Would you give again, exactly as written, the lines from the opening of the records to the line with "الاستثمار والتشغيل", that line included and pictures excluded?
BEGIN Data records
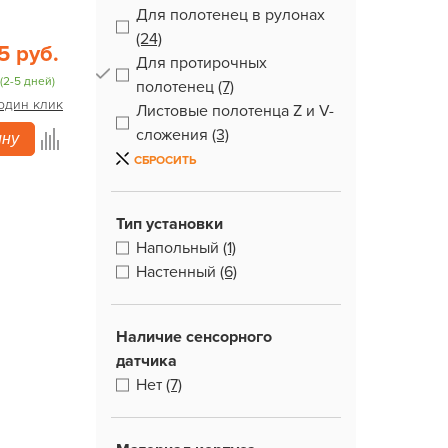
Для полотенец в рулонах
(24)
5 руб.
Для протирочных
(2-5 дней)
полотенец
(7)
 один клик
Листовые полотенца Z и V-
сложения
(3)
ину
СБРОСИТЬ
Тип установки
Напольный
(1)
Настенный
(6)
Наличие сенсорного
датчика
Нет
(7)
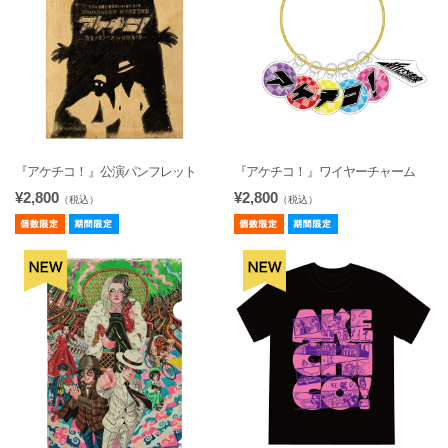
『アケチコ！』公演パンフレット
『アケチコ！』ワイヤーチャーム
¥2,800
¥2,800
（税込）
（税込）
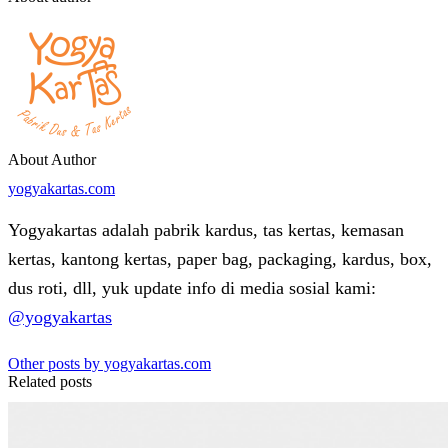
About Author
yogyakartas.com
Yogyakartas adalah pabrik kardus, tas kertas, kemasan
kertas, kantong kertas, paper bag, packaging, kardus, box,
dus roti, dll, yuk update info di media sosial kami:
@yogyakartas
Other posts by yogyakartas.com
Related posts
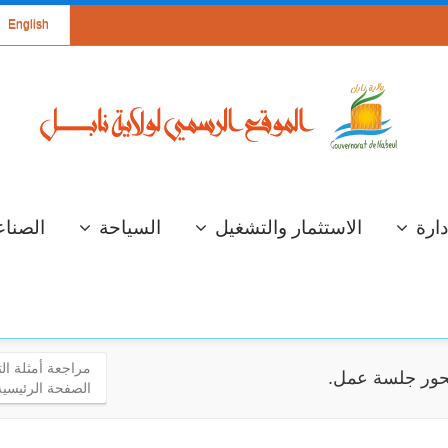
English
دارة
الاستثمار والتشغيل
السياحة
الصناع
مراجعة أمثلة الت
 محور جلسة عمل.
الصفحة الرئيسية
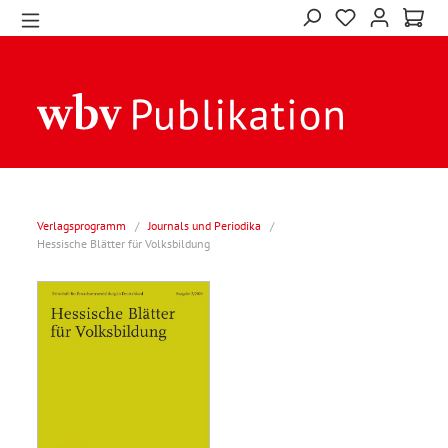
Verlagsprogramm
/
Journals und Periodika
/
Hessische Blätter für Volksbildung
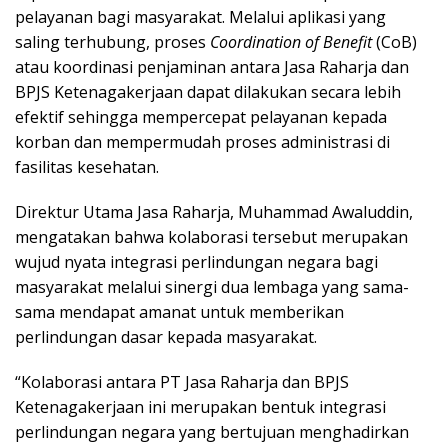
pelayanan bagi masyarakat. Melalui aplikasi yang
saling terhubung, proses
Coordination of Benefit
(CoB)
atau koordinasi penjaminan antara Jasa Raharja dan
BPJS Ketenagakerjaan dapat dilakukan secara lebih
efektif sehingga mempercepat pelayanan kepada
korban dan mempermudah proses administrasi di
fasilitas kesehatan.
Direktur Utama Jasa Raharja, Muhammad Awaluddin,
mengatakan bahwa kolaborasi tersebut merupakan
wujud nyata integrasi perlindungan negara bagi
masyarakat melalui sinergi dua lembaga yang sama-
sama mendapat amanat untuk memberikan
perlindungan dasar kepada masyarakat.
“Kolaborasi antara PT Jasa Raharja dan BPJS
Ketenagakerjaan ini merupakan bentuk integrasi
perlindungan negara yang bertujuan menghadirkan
END Data records
§ Response below:
Для полотенец в рулонах
(24)
5 руб.
Для протирочных
(2-5 дней)
полотенец
(7)
 один клик
Листовые полотенца Z и V-
сложения
(3)
ину
СБРОСИТЬ
Тип установки
Напольный
(1)
Настенный
(6)
Наличие сенсорного
датчика
Нет
(7)
『アケチコ！』公演パンフレット
『アケチコ！』ワイヤーチャーム
¥2,800
¥2,800
（税込）
（税込）
About Author
yogyakartas.com
Yogyakartas adalah pabrik kardus, tas kertas, kemasan
kertas, kantong kertas, paper bag, packaging, kardus, box,
dus roti, dll, yuk update info di media sosial kami:
@yogyakartas
Other posts by yogyakartas.com
Related posts
English
دارة
الاستثمار والتشغيل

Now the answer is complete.